Дело не в том, что письмо это было написано через год после приведенного выше письма Казадаеву и Ермолов втянулся в костромскую жизнь. Дело в адресате. Шуточное письмо некому Железнякову свидетельствует, что Алексей Петрович и в самом деле не утратил в ссылке «веселости» своей. Ограновичу и бывшим сослуживцам по артиллерийскому батальону он мог ее демонстрировать.
Однако две вещи его мучили: предательство многих вчерашних товарищей и, самое важное, невозможность участвовать в войне.
11 июля, в ответ на письмо Ограновича, он сетовал: «Теперешние обстоятельства дают мне случай вернейшим образом испытать друзей моих и тех, которые меня помнят». У него, стало быть, немало было друзей и вне «канальского цеха», кроме «старших братьев»; «Но не лестью побуждаем, скажу тебе, что не все таковы как ты, и те самые, на дружбу которых более имел я права, меня чуждаются».

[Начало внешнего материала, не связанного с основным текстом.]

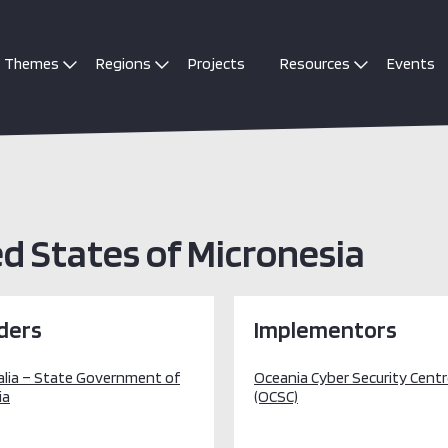
Themes
Regions
Projects
Resources
Events
 States of Micronesia
ders
Implementors
alia – State Government of
Oceania Cyber Security Cent
ia
(OCSC)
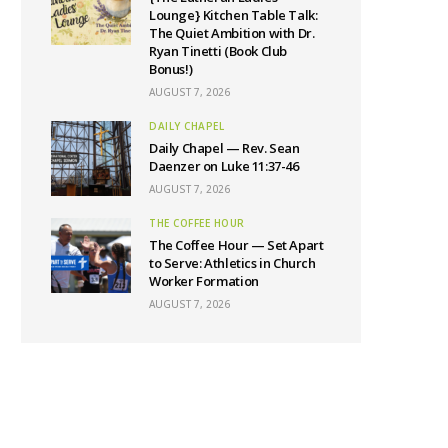
Lounge} Kitchen Table Talk:
The Quiet Ambition with Dr.
Ryan Tinetti (Book Club
Bonus!)
AUGUST 7, 2026
DAILY CHAPEL
Daily Chapel — Rev. Sean
Daenzer on Luke 11:37-46
AUGUST 7, 2026
THE COFFEE HOUR
The Coffee Hour — Set Apart
to Serve: Athletics in Church
Worker Formation
AUGUST 7, 2026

Огранович не был особенно близок к Ермолову в благополучные времена, но у него, очевидно, было чувство вины перед сослуживцем, которого он вынужден был возить как арестанта.
Кроме болезненной темы предательства друзей — а это сыграло не последнюю роль в том, что Ермолов сделался мнителен и недоверчив к людям, — он постоянно возвращается к еще более болезненному для него мотиву упущенной славы. «Напиши, любезный
Эта невозможность самореализации в войне, естественном для него состоянии, эта тоска по упущенным возможностям должны были сделать еще более концентрированной и напряженной его мечту о прорыве к великим делам.
Имея в виду это обстоятельство, возвратимся к письмам Ермолова Казадаеву, документу фундаментальной важности.
Буквальное совпадение ключевых фраз письма от 9 июля 1799 года с текстом позднейших воспоминаний говорит о том, что Ермолов с самого начала выработал тот вариант случившегося, которым он хотел заменить реальную ситуацию.
Разумеется, Ермолов хотел представить себя стоически переносившим удары судьбы. Но если в воспоминаниях он говорил о том, что в ссылке сохранил свою «веселость», то Казадаеву пишет: «Теперь и самое здоровье мое, от чрезмерной скорби, ослабевает; исчезают способности, существование меня отягощает, лишь обязанность к родным моим обращает меня к должности христианина. Живу я здесь совершенно как монах, отдален от общества, питаю скорбь мою в уединении».
Между сохраненной несмотря ни на что «веселостью» и мыслями о самоубийстве, на что намекает в этом пассаже Алексей Петрович, и лежит истина.
Обратим внимание на два места в письмах Казадаеву и Ограновичу: «О упражнениях скажет тебе подробно приятель мой» и «Время хотя и медленно течет для несчастных, но разными упражнениями я сколь возможно его сокращаю».
В отрочестве воспитавший себя на Плутархе во французском переводе, теперь он принялся за изучение латыни, чтобы читать в подлиннике великих римлян.
Ему необходимы были духовная опора и знание, которое несмотря ни на что помогало выработать стратегию будущей жизнедеятельности.
Изучение античных авторов явилось в какой-то степени альтернативой действию, анестезией, ослабляющей тоску по действию.
Главным для него, несомненно, был Цезарь, — с его целеустремленностью, полководческим искусством и грандиозностью поставленных перед собой целей.
«Записки о галльской войне» не могли не напоминать Ермолову Персидский поход. И там, и там храбрости и многочисленности варваров, каковыми русские офицеры считали персов и их кавказских союзников, были противопоставлены выучка, дисциплина и несокрушимый боевой дух легионов цивилизованного мира.